Сразу после Аустерлицкого сражения к французскому командованию был направлен полковник Мариупольского гусарского полка С. Н. Ланской, которому было поручено вести переговоры о размене пленных. Первая партия военнопленных была обменена в Брюнне 30 ноября 1805 г. в числе 3 штаб–офицеров, 11 обер–офицеров и 14 рядовых[57]. Среди вернувшихся из французского плена офицеров был командир Бутырского мушкетерского полка подполковник М. Л. Трескин. По прибытии в Тешин, где располагался обоз действующей армии, он передал командовавшему там генерал–майору Д. М. Есипову рапорт, при котором препроводил вынесенное из плена знамя.

7 декабря 1805 г. Есипов писал об этом Кутузову: Трескин «…представил ко мне при рапорте знамя, которого полку ему не известно, а получил он его при выезде из Брюнна Бутырского полку роты имени своего[58] от рядового Чайки, который вручил ему его [и] объявил, что неизвестно которого полку и кто такой унтер–офицер, бывший в плену, покрытый ранами и чувствуя приближающуюся смерть свою, вручил оному рядовому Чайке, умоляя его сберечь знамя, за сохранение коего заплатил он жизнью своею. Скоро последовавшая смерть унтер–офицера не допустила его узнать, кто такой унтер–офицер и которому полку принадлежит знамя, который сей верный рядовой принял с благоговением, сохранял при себе тайно, а узнав о размене подполковника Трескина, воспользовался сим случаем доставить его к начальству. Таковой геройский подвиг понудил меня приложить старания открыть имя сего унтер–офицера, который при самой кончине жизни своей помышлял только о том, чтобы сохранить и доставить к начальству вверенное ему знамя в целости, соделать оное в утешение родственников умершего гласным и известным монаршему престолу, но старание мое было до сего времени тщетным»[59]. К этому рапорту Есипов приложил доставленное Трескиным знамя.

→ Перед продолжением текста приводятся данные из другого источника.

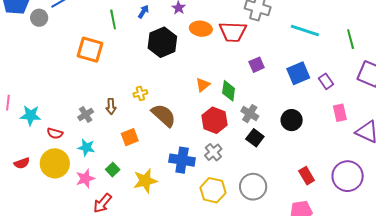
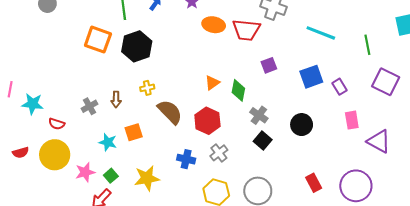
black hexagon: (162, 42) -> (137, 46), moved
red hexagon: (214, 120) -> (207, 121), moved
cyan star: (86, 148) -> (108, 142), moved
blue cross: (182, 160) -> (186, 159), size x0.7
green square: (113, 170) -> (111, 176), moved

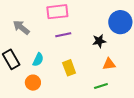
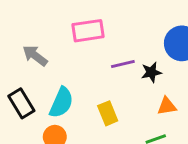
purple line: (63, 35) -> (123, 64), moved
cyan semicircle: (38, 60) -> (61, 103), size x1.5

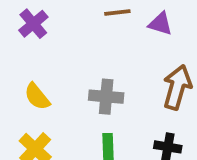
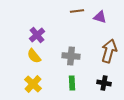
purple cross: (33, 24) -> (37, 35), moved

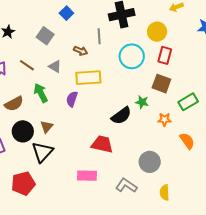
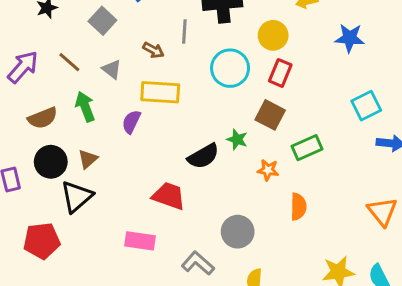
orange semicircle: (187, 141) -> (298, 207), turned 30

Таким образом, уже спустя десять дней после Аустерлицкого сражения, из плена оказалось вынесено знамя одного из российских полков, которое ценой своей жизни спас в плену неизвестный унтер–офицер. Это был один из первых случаев возвращения утраченных в Аустерлицком сражении знамен. Примерно тогда же, 30 ноября о бежавшем из французского плена со знаменем Бутырского мушкетерского полка портупей–прапорщике Измайлове сообщил Кутузову генерал–лейтенант И. Н. Эссен[60]. Об этом случае главнокомандующий рапортовал императору 15 декабря 1805 г., добавив сведения о спасении бежавшими из плена нижними чинами еще трех полотнищ, копья от древка и кистей принадлежавших Галицкому мушкетерскому полку[61]. К 16 января к главнокомандующему было доставлено уже 12 из 32 считавшихся утраченными во время сражения знамен[62]. Но во всех случаях эти полковые святыни возвращались живыми людьми, получавшими за это различные награды. И только в одном случае знамя спас человек, который умер в плену от полученных при его защите ран, сумевший в последние минуты жизни передать драгоценное полотнище в надежные руки, но не сообщивший своего имени. Получилось, что этот неизвестный унтер–офицер, перед лицом Бога, до конца исполнил свой земной долг солдата – сохранил вверенную ему святыню. Такой поступок не мог остаться не замеченным. По горячим следам восстановить имя героя попытался генерал Есипов, но безрезультатно. Знамя – немой свидетель совершенного подвига, поступило в штаб Кутузова, где были предприняты новые шаги по установлению имени отличившегося унтер–офицера. Возможно, по расцветки креста и углов было определено, что спасенное полотнище принадлежит к числу знамен Азовского мушкетерского полка. После этого могли быть запрошены из полка данные, о попавшем во время сражения в плен унтер–офицере не дворянского происхождения, которому было поручено ношение знамени. Таким, предположительно, путем могло быть вычислено имя совершившего подвиг человека – унтер–офицера Старичкова[63].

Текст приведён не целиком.